I confess to almighty God
and to you, my brothers and sisters,
that I have greatly sinned,
in my thoughts and in my words,
in what I have done and in what I have failed to do,
through my fault, through my fault,
through my most grievous fault;
therefore I ask blessed Mary ever-Virgin,
all the Angels and Saints,
and you, my brothers and sisters,
to pray for me to the Lord our God.
Regular visitors to my blog will notice that a decade of my writing has vanished. This was not accidental. I have spent the last decade as a proud atheist and a loudmouthed libertarian. I have posted the vilest garbage and sought to offend as many people as possible in the electronic pages of this weblog. The impulse for this sin came from an anger towards God and my fellow man, and it was my aim to at least make others feel the same anger that I felt. Then, God did something I was not expecting. He was good to me. He was good to me at a point in my life when I deserved it least. This has left me with a deep feeling of regret and remorse.
I changed my thinking about things two years ago, and I officially became a Roman Catholic a year ago. My blog has reflected this change in thinking, but the effect has been an attempt to turn a filthy public restroom into a sanctuary. Since my blog has always been about me, I didn't care. My only rule has been to be honest. But the knowledge of all the vile things I have written over the years burns in my conscience. My most popular posts have been things I would never write now. The result is that all of that bad writing has been a weight upon me.

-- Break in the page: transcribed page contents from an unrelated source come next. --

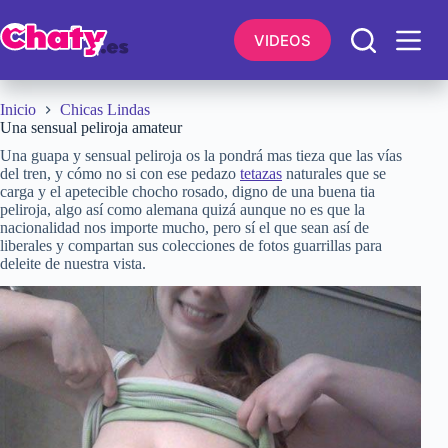
Saltar
al
VIDEOS
contenido
Inicio
Chicas Lindas
Una sensual peliroja amateur
Una guapa y sensual peliroja os la pondrá mas tieza que las vías
del tren, y cómo no si con ese pedazo
tetazas
naturales que se
carga y el apetecible chocho rosado, digno de una buena tia
peliroja, algo así como alemana quizá aunque no es que la
nacionalidad nos importe mucho, pero sí el que sean así de
liberales y compartan sus colecciones de fotos guarrillas para
deleite de nuestra vista.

People send me emails telling me how much they agree with some garbage that I wrote, and I wince because I absolutely despise the writing now.
I am a sinner. I have sinned. I confess to you, my readers, that I have greatly sinned in the words that I have posted here. I ask for God's forgiveness and your forgiveness for my many transgressions. Please forgive me.
I do not think it is possible to be too extreme in your devotion to Our Lord and Our Lady, and I commit this blog to a greater devotion to them. I was a terrible person, and this made me a terrible writer. It is my hope that as God makes me a better person that He will make me a better writer. I am removing the old and putting on the new. And if you came to this blog in search of the old, I am sorry to disappoint you. Trust me, it wasn't worth reading anyway. But I hope that what you find here now will be better and more satisfying and will fill your mind and soul with what is true, good, and beautiful.